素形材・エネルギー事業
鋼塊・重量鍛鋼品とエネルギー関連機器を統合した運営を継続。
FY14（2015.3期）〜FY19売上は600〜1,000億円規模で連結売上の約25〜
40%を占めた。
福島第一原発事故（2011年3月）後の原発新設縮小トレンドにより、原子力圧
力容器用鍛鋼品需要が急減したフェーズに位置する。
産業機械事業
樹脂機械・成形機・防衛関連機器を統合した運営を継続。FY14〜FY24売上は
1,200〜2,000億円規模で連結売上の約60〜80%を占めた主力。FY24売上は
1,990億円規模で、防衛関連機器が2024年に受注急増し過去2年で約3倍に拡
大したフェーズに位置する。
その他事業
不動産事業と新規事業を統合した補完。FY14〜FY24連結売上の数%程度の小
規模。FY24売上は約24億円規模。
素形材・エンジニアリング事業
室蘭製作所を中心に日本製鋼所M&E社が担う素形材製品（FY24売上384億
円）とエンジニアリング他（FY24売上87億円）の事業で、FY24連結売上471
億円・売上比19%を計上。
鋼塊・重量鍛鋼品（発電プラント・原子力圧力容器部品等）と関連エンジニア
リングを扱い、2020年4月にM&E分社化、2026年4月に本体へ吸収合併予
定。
* * * * * * *
> What to produce:
Only the lines from the one containing "樹脂機械・成形機・防衛関連機器を統合した運営を継続。FY14〜FY24売上は" through the last line of the records belong in the answer, each written out exactly.

> Solution to the problem:
樹脂機械・成形機・防衛関連機器を統合した運営を継続。FY14〜FY24売上は
1,200〜2,000億円規模で連結売上の約60〜80%を占めた主力。FY24売上は
1,990億円規模で、防衛関連機器が2024年に受注急増し過去2年で約3倍に拡
大したフェーズに位置する。
その他事業
不動産事業と新規事業を統合した補完。FY14〜FY24連結売上の数%程度の小
規模。FY24売上は約24億円規模。
素形材・エンジニアリング事業
室蘭製作所を中心に日本製鋼所M&E社が担う素形材製品（FY24売上384億
円）とエンジニアリング他（FY24売上87億円）の事業で、FY24連結売上471
億円・売上比19%を計上。
鋼塊・重量鍛鋼品（発電プラント・原子力圧力容器部品等）と関連エンジニア
リングを扱い、2020年4月にM&E分社化、2026年4月に本体へ吸収合併予
定。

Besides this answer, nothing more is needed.